Earlier this week I was reminded of the power of minds meeting.

I believe very strongly, that there is something enormously powerful about people sitting together in a room.  Much of my week tends to be spent, sitting with one or more other people, talking, and hopefully thinking together.  There is something magical that can happen when minds meet other minds.  Regardless of the number, the sum is somehow greater than its parts.




I had prepared for the agenda, but could not have anticipated what the meeting would bring.  The energy and dynamism had little to do with the caffeine and sugar which were available on the boardroom table between us.  A group of individuals, brought together by a common purpose, and a shared aspiration, breathes potential.

And that's what happened.  Abstract concepts may be suddenly brought alive and into reality.  Individual ideas can become shared perceptions.  Differing opinions can be worked through, and explored.  Different conclusions may be drawn, but the process is itself useful. 

I get a lot from working around other people.  At times, it's one of the things I miss most about working in an office, as part of a team.  At other times that very thing is something I don't miss at all.  But on Tuesday I was reminded of the power of what can happen when people 'show up' and engage in this profoundly and uniquely human manner.  No other species uses its reason to allow our present judgments to be informed by past experience, and nothing else has the power to communicate in the ways we do.

Sometimes it's what doesn't go in the PowerPoint that makes the difference.  The things that can't be measured. 
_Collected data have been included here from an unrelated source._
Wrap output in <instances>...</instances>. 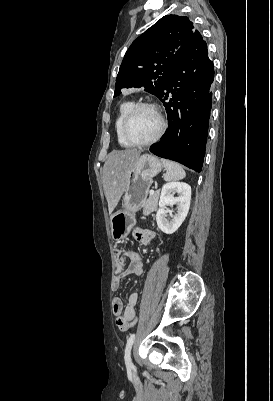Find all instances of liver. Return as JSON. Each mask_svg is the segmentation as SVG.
<instances>
[{
    "label": "liver",
    "instance_id": "obj_1",
    "mask_svg": "<svg viewBox=\"0 0 273 401\" xmlns=\"http://www.w3.org/2000/svg\"><path fill=\"white\" fill-rule=\"evenodd\" d=\"M140 156L137 148L128 150H112L103 166V186L108 203L109 215L117 207L120 198L126 190L128 170L132 168Z\"/></svg>",
    "mask_w": 273,
    "mask_h": 401
}]
</instances>
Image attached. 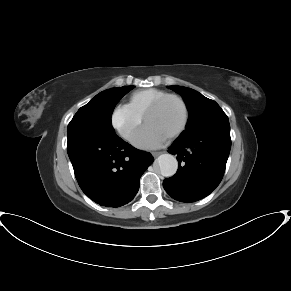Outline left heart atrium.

Social engagement and functioning have interested and excited me for some time.  This interest led me to study classical civilisations, and consider how political and philosophical ideas informed societal interaction. 

Aristotle described humans as political animals, from which I infer that we are social beings.  We can thrive when we are around others, and are pursuing goals alongside our kin.  In this way, social interaction is a cornerstone of human life, yet how this happens remains somewhat mysterious.  The neural mechanisms underlying social cognition are still poorly understood.
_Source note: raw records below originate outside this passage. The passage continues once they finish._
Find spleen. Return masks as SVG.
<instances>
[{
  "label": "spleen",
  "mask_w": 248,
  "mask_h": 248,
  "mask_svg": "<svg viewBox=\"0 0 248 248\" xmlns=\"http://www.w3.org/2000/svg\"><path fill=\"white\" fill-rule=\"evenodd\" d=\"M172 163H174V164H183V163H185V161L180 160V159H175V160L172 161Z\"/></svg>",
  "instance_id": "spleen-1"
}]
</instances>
Recently, research that integrates approaches from neuroscience and social psychology has begun to shed light on these processes, and converging evidence from neuroimaging studies suggests a unique role for
the medial frontal cortex which is capable of meta-cognitive representations which allow us to have 'thoughts about thoughts'. 

It is quite possible that this 'thinking about thinking' is what facilitates much social cognition:  allowing us to reflect values that other people attach to actions and outcomes, and also to reflect on what other people think about us.